L’étude tire des conclusions et surtout expose cinq recommandations d’évolution des transports :
1 – Aider les communautés de communes et les agglomérations, ainsi que les pôles
d’activité qui le souhaitent (universités, centres commerciaux…), à définir des
stratégies de mobilité adaptées à leur territoire, en partant de la compréhension
locale des flux de déplacements et s’intégrant dans le cadre du schéma
départemental de transport et de ses liaisons avec les pôles urbains voisins.
2- Apporter à l’usager une information en temps réel, afin qu’il puisse organiser ses
déplacements en combinant les transports collectifs et individuels (marche à pied,
deux-roues, voiture personnelle ou partagée).

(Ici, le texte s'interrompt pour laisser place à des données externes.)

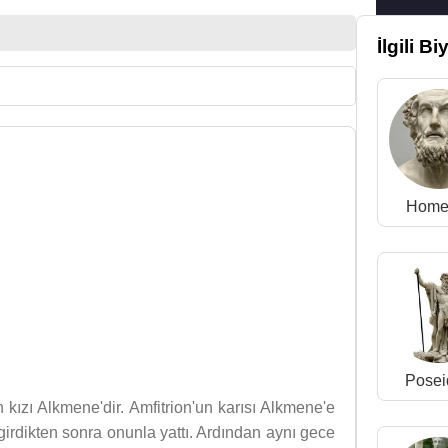
İlgili Bi
Home
Posei
 kızı Alkmene'dir. Amfitrion'un karısı Alkmene'e
girdikten sonra onunla yattı. Ardından aynı gece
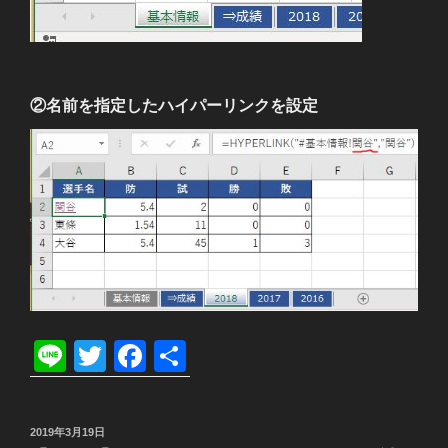
②名前を指定したハイパーリンクを設定
Li
T
F
共
n
wi
a
有
e
tt
c
投
2019年3月19日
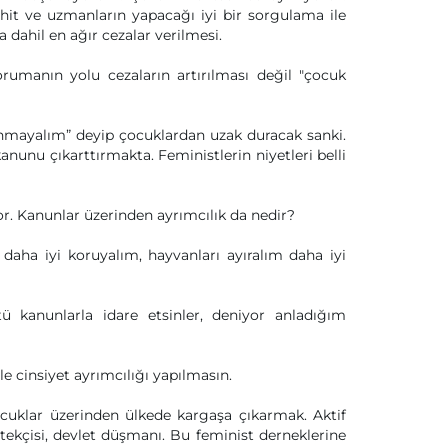
hit ve uzmanların yapacağı iyi bir sorgulama ile
dahil en ağır cezalar verilmesi.
orumanın yolu cezaların artırılması değil "çocuk
unmayalım” deyip çocuklardan uzak duracak sanki.
anunu çıkarttırmakta. Feministlerin niyetleri belli
. Kanunlar üzerinden ayrımcılık da nedir?
 daha iyi koruyalım, hayvanları ayıralım daha iyi
ü kanunlarla idare etsinler, deniyor anladığım
le cinsiyet ayrımcılığı yapılmasın.
ocuklar üzerinden ülkede kargaşa çıkarmak. Aktif
ekçisi, devlet düşmanı. Bu feminist derneklerine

3- S’appuyer sur l’information numérique pour développer le partage de la voiture et
notamment des solutions de covoiturage sécurisées reposant sur un tiers de
confiance et un suivi géolocalisé du déplacement.
4- Coordonner les services de transport collectif entre eux, avec des rabattements
performants vers des stations de transport collectif (itinéraires cyclables, parkings
de covoiturage), pour une chaîne de transport porte à porte efficace ; affecter à ces
rabattements environ 10 % des dépenses annuelles de voirie.
5- Limiter les distances parcourues par les professionnels des services à la personne
(commerces, santé, loisirs, etc.) en les incitant à coordonner leurs déplacements,
leurs livraisons ou le transport des personnes qui les sollicitent.

Ainsi, nous devons envisager non pas une solution mais un ensemble de mesures qui permettrait de changer à long terme le mode de déplacement des habitants de zones périurbaines et rurales.
Les conclusions du rapport du CAS, optimistes, vont dans ce sens. Covoiturage dynamique, utilisation de nouvelles technologies de la communication, moteurs électriques ou hybrides et surtout initiatives locales sont les acteurs qui compteront le plus dans l’évolution vers une mobilité plus responsable.